Этих женщин — по крайней мере тех, кого я знала, — было пять, три из них живы. Я рано потеряла бабушку, последнюю Мадьо, осиротевшую в двадцать лет, а в двадцать два ставшую вдовой адвоката-стажера из юридической конторы в Нанте. Убитый на Марне, он успел только подарить ей посмертного ребенка: мою мать, Изабель Гудар. Бабушке выпало умереть во время другой войны от неудачно расположенной раковой опухоли, не дававшей ей сидеть. Я помню ее, как помнят фотографию: я всегда видела ее только в черно-белом.
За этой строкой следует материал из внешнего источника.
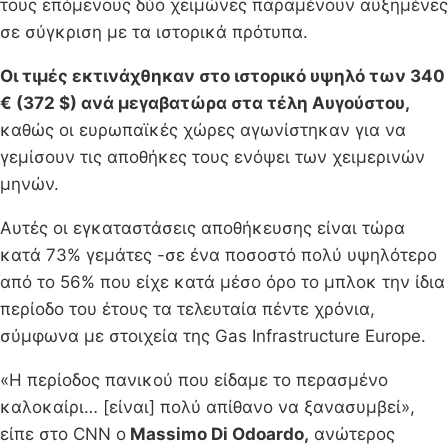
τους επόμενους δύο χειμώνες παραμένουν αυξημένες
σε σύγκριση με τα ιστορικά πρότυπα.
Οι τιμές εκτινάχθηκαν στο ιστορικό υψηλό των 340
€ (372 $) ανά μεγαβατώρα στα τέλη Αυγούστου,
καθώς οι ευρωπαϊκές χώρες αγωνίστηκαν για να
γεμίσουν τις αποθήκες τους ενόψει των χειμερινών
μηνών.
Αυτές οι εγκαταστάσεις αποθήκευσης είναι τώρα
κατά 73% γεμάτες -σε ένα ποσοστό πολύ υψηλότερο
από το 56% που είχε κατά μέσο όρο το μπλοκ την ίδια
περίοδο του έτους τα τελευταία πέντε χρόνια,
σύμφωνα με στοιχεία της Gas Infrastructure Europe.
«Η περίοδος πανικού που είδαμε το περασμένο
καλοκαίρι… [είναι] πολύ απίθανο να ξανασυμβεί»,
είπε στο CNN ο
Massimo Di Odoardo,
ανώτερος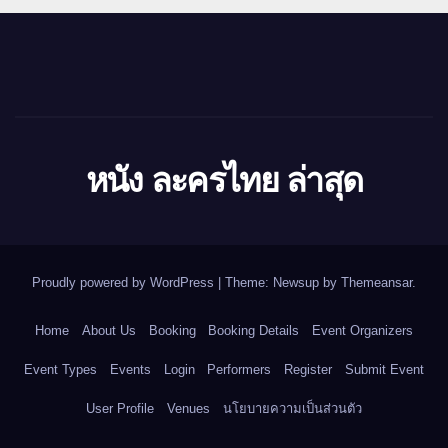
หนัง ละครไทย ล่าสุด
Proudly powered by WordPress
|
Theme: Newsup by
Themeansar
.
Home
About Us
Booking
Booking Details
Event Organizers
Event Types
Events
Login
Performers
Register
Submit Event
User Profile
Venues
นโยบายความเป็นส่วนตัว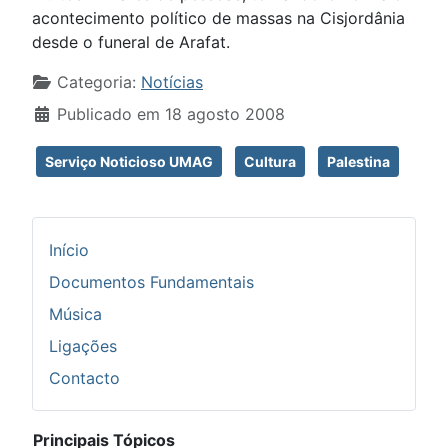
acontecimento político de massas na Cisjordânia
desde o funeral de Arafat.
Detalhes
Categoria:
Notícias
Publicado em 18 agosto 2008
Serviço Noticioso UMAG
Cultura
Palestina
Início
Documentos Fundamentais
Música
Ligações
Contacto
Principais Tópicos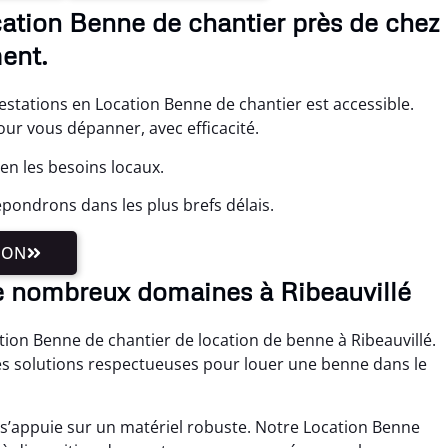
cation Benne de chantier près de chez
ent.
estations en Location Benne de chantier est accessible.
r vous dépanner, avec efficacité.
en les besoins locaux.
pondrons dans les plus brefs délais.
ION
 nombreux domaines à Ribeauvillé
ation Benne de chantier de location de benne à Ribeauvillé.
es solutions respectueuses pour louer une benne dans le
 s’appuie sur un matériel robuste. Notre Location Benne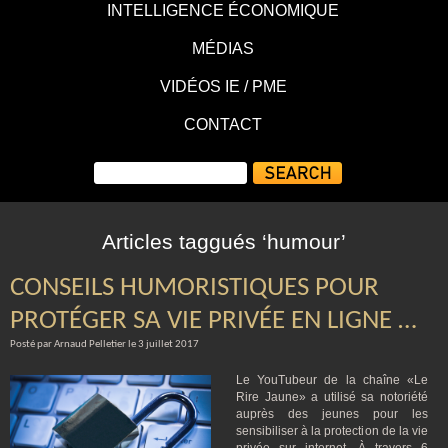
INTELLIGENCE ÉCONOMIQUE
MÉDIAS
VIDÉOS IE / PME
CONTACT
Articles taggués ‘humour’
CONSEILS HUMORISTIQUES POUR
PROTÉGER SA VIE PRIVÉE EN LIGNE …
Posté par Arnaud Pelletier le 3 juillet 2017
Le YouTubeur de la chaîne «Le
Rire Jaune» a utilisé sa notoriété
auprès des jeunes pour les
sensibiliser à la protection de la vie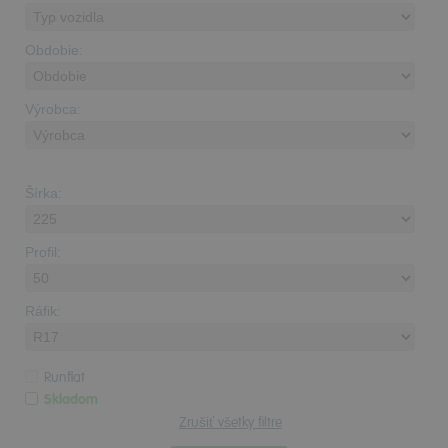
Obdobie:
Výrobca:
Šírka:
Profil:
Ráfik:
Runflat
Skladom
Zrušiť všetky filtre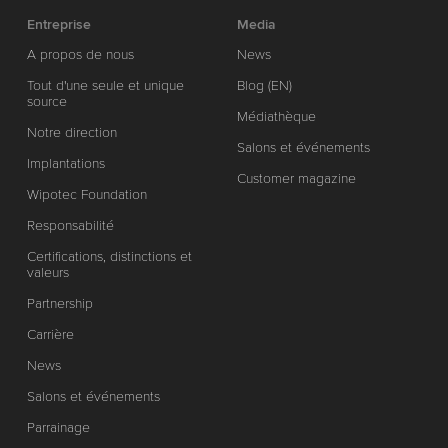
Entreprise
Media
A propos de nous
News
Tout d'une seule et unique
Blog (EN)
source
Médiathèque
Notre direction
Salons et événements
Implantations
Customer magazine
Wipotec Foundation
Responsabilité
Certifications, distinctions et
valeurs
Partnership
Carrière
News
Salons et événements
Parrainage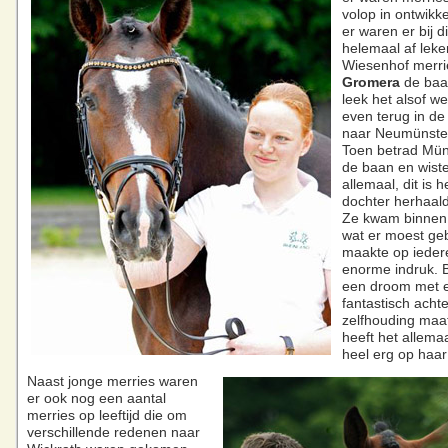
volop in ontwikk
er waren er bij di
helemaal af leke
Wiesenhof merr
Gromera
de baa
leek het alsof w
even terug in de 
naar Neumünste
Toen betrad Mü
de baan en wist
allemaal, dit is h
dochter herhaald
Ze kwam binnen
wat er moest ge
maakte op ieder
enorme indruk. 
een droom met 
fantastisch acht
zelfhouding maat
heeft het allemaal
heel erg op haar
Naast jonge merries waren
er ook nog een aantal
merries op leeftijd die om
verschillende redenen naar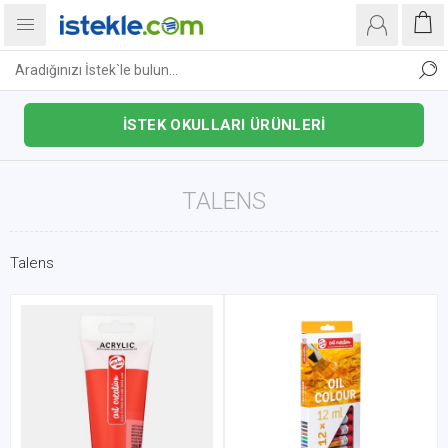
İSTEK OKULLARI ÜRÜNLERİ
TALENS
Talens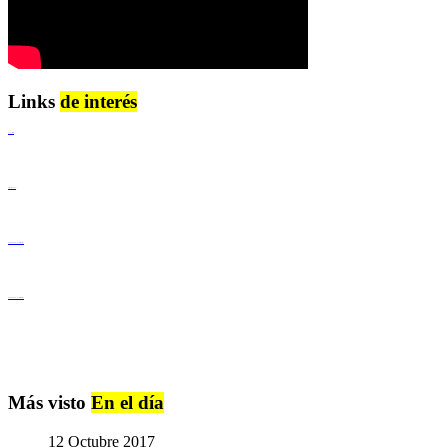
Links
de interés
Lenguaje Claro
Derechos Humanos
Igualdad de Género y No Discriminación
Igualdad de Género y No Discriminación
Más visto
En el día
12 Octubre 2017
Цепляясь за свою пенсию, свои четки, память своего героя, она жила стоя — сухая, торжественно худая и почти никогда не покидавшая своего «салонного «кресла, под рамкой, украшенной трехцветной кокардой, с портретом маленького сержанта егерей в оригинальном мундире — такого белокурого, такого кокетливого, что ему очень трудно казаться дедом. Бабушка же, хотя внешне подходила на свою роль, играла ее не лучше. Профессиональная вдова, она никогда ничем в доме не занималась, переложив все — хозяйство, кухню, даже авторитет — на плечи Натали, другой вдовы, чья преданность, впрочем, казалась ей не столь ценной, как неоценимая рекомендация, состоявшая в знакомстве с моим дедом. Бабушка выступала только в качестве плакальщицы — во время посещений кладбища или церковных служб. Мы любили ее, так как она была рассеянно добра; но ее смерть, явившаяся для нее избавлением, стала тем же и для нас. Одно ее присутствие заставляло нас устыдиться нашего смеха, наших игр, которым она противопоставляла молчаливое вязание, затуманенные взоры или только эту томную посадку головы, с наклоном влево, отчего казалось, будто она постоянно прислушивается к своему сердцу. Стоит ли говорить? Долгое время я надеялась, что ничего от нее не унаследовала, и сегодня злюсь на нее за то, что не так в этом уверена, что припоминаю раздражающую романтичность, гортанный приступ, с которым она порой шептала, раздвигая мне пальцы:

— Рука, как плющ, Изабель! И у тебя тоже…

* * *

Надо думать, что у мамы такой руки не было. Но я вовсе не корю ее за это, слишком хорошо понимая, каково было ее детство, раздавленное трауром, который бабушка намеревалась носить, как имя, — до самой смерти.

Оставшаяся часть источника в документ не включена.